►

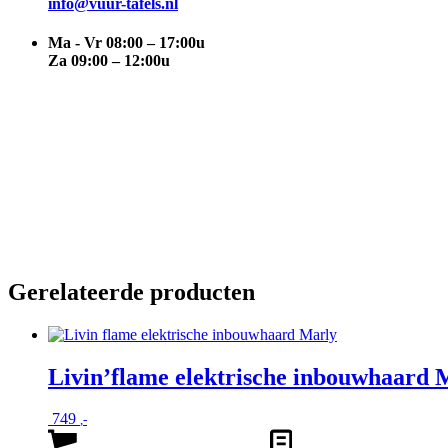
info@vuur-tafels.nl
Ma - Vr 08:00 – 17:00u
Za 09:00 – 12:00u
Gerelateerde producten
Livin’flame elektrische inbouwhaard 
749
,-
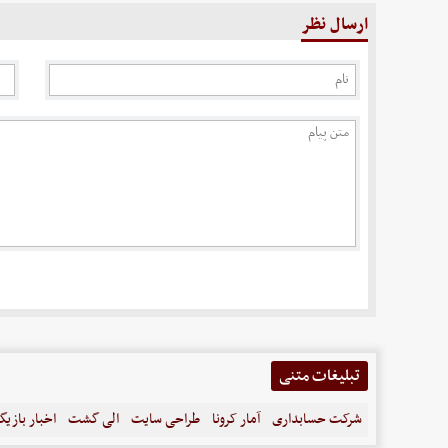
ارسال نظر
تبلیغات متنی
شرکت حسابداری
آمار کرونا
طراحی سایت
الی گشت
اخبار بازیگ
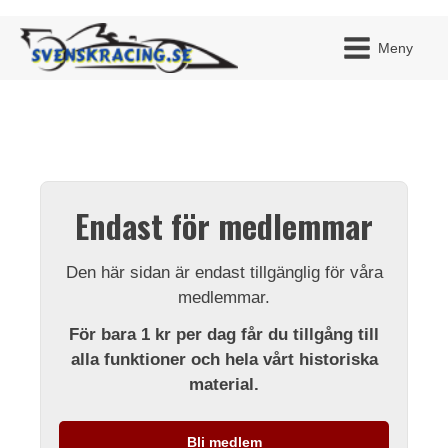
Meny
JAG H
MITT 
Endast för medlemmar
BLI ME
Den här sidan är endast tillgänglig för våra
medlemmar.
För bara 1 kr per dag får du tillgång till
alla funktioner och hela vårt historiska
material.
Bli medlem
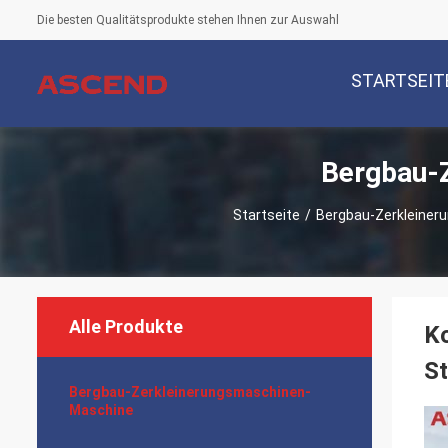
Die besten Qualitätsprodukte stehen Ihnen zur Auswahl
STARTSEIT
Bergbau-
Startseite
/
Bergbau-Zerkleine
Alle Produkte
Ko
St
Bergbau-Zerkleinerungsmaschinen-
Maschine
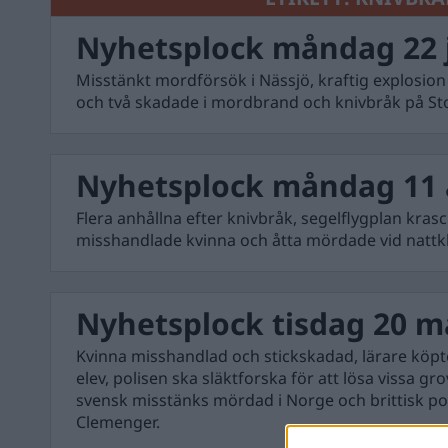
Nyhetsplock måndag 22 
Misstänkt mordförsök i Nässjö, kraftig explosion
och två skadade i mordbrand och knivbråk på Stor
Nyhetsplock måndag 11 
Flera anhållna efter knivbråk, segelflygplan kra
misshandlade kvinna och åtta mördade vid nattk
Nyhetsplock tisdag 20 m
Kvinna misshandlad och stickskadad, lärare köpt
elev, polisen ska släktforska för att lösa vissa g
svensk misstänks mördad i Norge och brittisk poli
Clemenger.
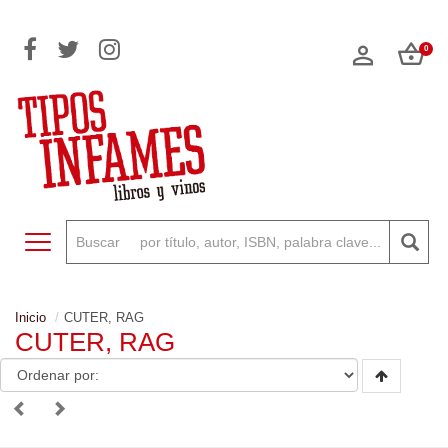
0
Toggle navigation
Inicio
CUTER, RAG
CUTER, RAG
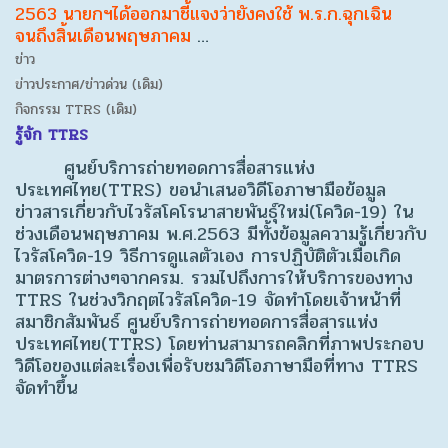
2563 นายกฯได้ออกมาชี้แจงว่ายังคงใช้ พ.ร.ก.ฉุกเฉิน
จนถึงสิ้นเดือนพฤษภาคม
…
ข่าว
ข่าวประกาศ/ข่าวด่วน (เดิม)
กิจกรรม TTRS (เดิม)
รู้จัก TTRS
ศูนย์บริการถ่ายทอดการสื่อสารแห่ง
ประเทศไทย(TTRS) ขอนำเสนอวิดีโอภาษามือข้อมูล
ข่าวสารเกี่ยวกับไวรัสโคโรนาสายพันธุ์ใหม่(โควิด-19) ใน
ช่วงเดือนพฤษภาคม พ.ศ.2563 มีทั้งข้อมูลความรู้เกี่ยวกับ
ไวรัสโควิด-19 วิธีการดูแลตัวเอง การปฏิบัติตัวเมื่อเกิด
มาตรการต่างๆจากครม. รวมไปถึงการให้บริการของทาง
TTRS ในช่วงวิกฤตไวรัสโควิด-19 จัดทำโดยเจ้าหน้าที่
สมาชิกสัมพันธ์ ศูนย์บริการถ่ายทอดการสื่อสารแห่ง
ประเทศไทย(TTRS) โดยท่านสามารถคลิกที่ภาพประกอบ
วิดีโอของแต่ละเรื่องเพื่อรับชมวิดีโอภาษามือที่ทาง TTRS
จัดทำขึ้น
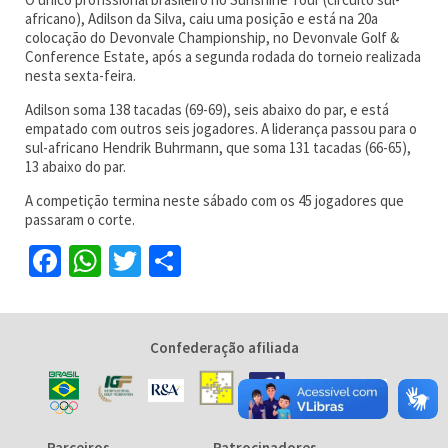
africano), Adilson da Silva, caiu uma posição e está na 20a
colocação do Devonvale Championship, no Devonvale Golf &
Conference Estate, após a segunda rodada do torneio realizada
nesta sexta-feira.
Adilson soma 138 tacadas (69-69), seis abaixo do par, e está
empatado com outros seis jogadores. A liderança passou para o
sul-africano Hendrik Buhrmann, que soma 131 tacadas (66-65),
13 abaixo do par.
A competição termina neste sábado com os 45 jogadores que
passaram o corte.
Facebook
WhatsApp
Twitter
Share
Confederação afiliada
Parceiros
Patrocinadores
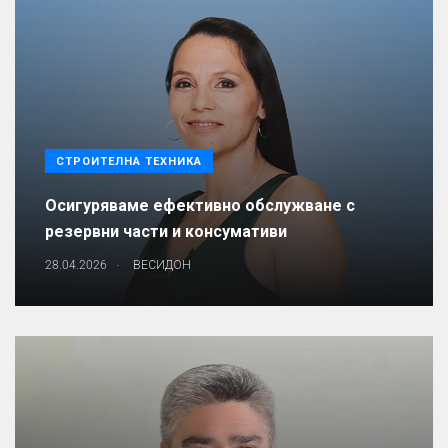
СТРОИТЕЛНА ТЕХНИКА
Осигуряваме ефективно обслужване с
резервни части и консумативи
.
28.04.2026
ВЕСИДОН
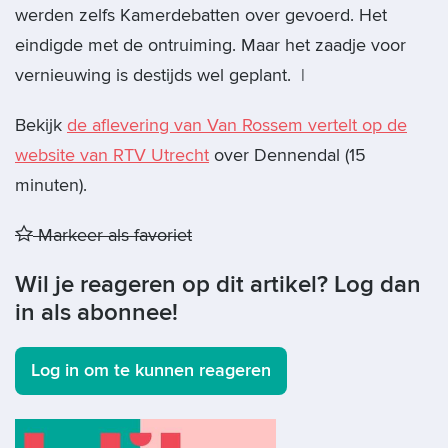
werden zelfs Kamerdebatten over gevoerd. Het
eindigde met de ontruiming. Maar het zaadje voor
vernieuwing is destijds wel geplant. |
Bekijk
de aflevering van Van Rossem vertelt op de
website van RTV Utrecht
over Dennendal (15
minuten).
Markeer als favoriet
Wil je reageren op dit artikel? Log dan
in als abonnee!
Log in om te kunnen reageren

◄
►

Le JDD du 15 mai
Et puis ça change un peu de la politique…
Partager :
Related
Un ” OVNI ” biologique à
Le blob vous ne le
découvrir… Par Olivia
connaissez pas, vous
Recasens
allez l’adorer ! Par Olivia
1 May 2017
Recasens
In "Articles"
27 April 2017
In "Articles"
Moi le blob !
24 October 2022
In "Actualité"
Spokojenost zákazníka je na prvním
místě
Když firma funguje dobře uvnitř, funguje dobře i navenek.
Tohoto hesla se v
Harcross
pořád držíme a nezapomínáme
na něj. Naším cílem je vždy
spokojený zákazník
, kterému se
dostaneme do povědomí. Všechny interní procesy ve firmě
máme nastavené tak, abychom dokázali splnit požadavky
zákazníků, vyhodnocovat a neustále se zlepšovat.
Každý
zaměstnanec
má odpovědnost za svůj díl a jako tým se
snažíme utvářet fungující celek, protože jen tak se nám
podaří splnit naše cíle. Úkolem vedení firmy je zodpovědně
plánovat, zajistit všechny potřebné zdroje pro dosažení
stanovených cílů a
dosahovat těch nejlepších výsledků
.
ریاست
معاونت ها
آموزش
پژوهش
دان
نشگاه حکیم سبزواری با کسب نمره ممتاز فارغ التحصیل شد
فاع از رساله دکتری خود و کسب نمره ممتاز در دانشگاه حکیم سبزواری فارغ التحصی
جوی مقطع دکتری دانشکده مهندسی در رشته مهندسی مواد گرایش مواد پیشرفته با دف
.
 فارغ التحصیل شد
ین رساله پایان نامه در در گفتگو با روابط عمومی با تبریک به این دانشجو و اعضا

◄

Task details: As you read the records above, find each line that contains "over" and copy it.

Task output:
werden zelfs Kamerdebatten over gevoerd. Het
over Dennendal (15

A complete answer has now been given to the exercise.